[Saved entries]
********

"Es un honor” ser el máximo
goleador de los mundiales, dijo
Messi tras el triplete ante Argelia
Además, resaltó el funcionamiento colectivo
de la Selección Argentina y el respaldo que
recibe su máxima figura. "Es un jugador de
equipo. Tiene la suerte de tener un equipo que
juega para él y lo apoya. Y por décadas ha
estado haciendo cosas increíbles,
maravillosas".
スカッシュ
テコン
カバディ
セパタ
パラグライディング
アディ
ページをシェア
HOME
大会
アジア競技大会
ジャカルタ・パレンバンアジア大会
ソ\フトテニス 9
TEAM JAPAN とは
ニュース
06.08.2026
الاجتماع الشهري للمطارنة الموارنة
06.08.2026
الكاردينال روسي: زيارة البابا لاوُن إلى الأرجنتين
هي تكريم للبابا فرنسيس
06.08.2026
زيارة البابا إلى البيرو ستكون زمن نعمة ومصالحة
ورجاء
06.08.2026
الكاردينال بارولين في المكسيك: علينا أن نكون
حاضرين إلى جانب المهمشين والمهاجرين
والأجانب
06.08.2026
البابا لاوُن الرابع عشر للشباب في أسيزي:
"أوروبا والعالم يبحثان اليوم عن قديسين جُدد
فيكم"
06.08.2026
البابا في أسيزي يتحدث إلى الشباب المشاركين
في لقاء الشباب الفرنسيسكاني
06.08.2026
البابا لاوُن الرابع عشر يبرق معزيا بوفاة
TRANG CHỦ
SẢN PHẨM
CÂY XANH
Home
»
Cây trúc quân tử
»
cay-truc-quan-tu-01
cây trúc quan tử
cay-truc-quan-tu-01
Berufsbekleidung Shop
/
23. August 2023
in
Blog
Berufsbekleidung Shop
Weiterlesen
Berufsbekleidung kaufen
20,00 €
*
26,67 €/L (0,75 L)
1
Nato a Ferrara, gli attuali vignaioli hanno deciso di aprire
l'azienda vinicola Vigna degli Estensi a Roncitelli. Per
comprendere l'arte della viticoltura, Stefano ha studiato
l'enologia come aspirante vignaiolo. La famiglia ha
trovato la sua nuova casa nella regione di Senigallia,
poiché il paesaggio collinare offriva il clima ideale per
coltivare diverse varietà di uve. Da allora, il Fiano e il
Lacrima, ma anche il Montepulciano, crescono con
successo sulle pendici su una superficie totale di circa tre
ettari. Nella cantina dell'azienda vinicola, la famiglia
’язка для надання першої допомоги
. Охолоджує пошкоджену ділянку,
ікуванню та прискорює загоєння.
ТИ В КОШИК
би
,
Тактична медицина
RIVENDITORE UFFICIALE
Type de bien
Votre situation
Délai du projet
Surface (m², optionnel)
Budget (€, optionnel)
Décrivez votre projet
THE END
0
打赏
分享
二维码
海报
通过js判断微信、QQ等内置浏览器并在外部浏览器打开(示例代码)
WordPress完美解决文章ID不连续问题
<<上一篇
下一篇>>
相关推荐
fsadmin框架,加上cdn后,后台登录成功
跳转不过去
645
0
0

********

Task instructions:
List every line from the entries above in which "الكاردينال" appears.

Response to the task:
الكاردينال روسي: زيارة البابا لاوُن إلى الأرجنتين
الكاردينال بارولين في المكسيك: علينا أن نكون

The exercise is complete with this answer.